Jacques Pimpaneau est l'un des derniers grands sinologues français; de ceux qui, par leur connaissance de la réalité chinoise, ne se sont jamais illusionnés sur la nature du régime pseudo-communiste de ce pays et ont vite su distinguer derrière les masques révolutionnaires de ses dirigeants la réalité totalitaire de leurs procédés et leur cynisme criminel. Réalité totalitaire qui se perpétue désormais sous la forme d'un des plus brutal capitalisme de la planète.
Ces circonstances expliquent le regard quelque peu désabusé que Pimpaneau porte sur ce pays dont il connait si bien la richesse culturelle passée. L'espèce de fatalisme que véhicule le personnage central de ce court roman n'est sans doute pas étranger non plus à cette situation.

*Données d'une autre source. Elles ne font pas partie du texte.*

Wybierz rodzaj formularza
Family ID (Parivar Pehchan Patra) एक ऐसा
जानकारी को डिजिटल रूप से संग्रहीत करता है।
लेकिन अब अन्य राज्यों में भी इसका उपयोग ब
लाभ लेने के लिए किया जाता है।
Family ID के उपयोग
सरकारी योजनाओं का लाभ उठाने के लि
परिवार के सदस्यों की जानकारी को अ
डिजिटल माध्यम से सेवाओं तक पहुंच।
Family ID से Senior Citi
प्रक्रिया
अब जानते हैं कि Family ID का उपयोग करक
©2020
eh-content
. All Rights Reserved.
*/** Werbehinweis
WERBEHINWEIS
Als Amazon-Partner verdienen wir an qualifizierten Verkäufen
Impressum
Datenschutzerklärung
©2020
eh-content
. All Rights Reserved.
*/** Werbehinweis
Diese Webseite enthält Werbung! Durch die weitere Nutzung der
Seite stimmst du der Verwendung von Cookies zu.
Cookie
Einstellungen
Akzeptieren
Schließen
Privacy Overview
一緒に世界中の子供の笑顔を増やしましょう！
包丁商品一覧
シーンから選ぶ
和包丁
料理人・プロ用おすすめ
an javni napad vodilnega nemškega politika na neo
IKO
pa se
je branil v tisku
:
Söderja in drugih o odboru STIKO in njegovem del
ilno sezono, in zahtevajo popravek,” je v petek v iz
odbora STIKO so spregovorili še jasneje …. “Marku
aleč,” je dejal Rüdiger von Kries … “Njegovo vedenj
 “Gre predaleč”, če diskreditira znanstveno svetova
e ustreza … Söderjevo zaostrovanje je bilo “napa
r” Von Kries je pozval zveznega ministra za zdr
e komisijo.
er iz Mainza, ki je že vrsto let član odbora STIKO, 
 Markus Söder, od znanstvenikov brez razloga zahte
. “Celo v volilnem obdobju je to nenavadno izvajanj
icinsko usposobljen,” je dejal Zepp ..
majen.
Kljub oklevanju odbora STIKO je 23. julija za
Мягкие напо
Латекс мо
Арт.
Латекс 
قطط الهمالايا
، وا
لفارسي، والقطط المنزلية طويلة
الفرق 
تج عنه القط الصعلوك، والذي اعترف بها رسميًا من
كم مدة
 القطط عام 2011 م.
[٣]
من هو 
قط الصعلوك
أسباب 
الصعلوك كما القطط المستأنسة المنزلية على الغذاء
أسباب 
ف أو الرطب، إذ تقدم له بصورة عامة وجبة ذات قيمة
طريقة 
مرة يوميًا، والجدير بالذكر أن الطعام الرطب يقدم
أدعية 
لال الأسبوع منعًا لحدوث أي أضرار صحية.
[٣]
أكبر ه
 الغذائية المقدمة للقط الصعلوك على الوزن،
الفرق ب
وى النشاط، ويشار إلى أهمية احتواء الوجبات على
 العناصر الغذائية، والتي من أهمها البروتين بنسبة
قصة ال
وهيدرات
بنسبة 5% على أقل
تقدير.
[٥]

Le récit se situe à la charnière entre l'époque Ming (1368-1644) qui fut une dynastie d'origine chinoise et l'époque Qing, dynastie d'origine Mandchou qui s'imposa donc militairement en 1644. L'impermanence des choses, sentiment si caractéristique de la mentalité chinoise, s'en trouve donc fortement accentuée. Notre saltimbanque traverse sa vie comme une errance, acquérant au fil des années la conscience du peu de prise qu'il a sur les choses et sur son propre destin; saisissant le bonheur quand il s'offre mais sachant aussi faire face à la perte. C'est donc une belle leçon de vie que nous offre encore Jacques Pimpaneau - même si elle est également empreinte d'une certaine tristesse. Mais un autre grand sinologue, Simon Leys, faisait remarquer dans l'un de ses derniers ouvrages que celui qui estime, sur le tard, avoir pleinement réussi sa vie n'avait probablement pas beaucoup d'ambition au départ - considération dont tout un chacun appréciera ici la lucidité.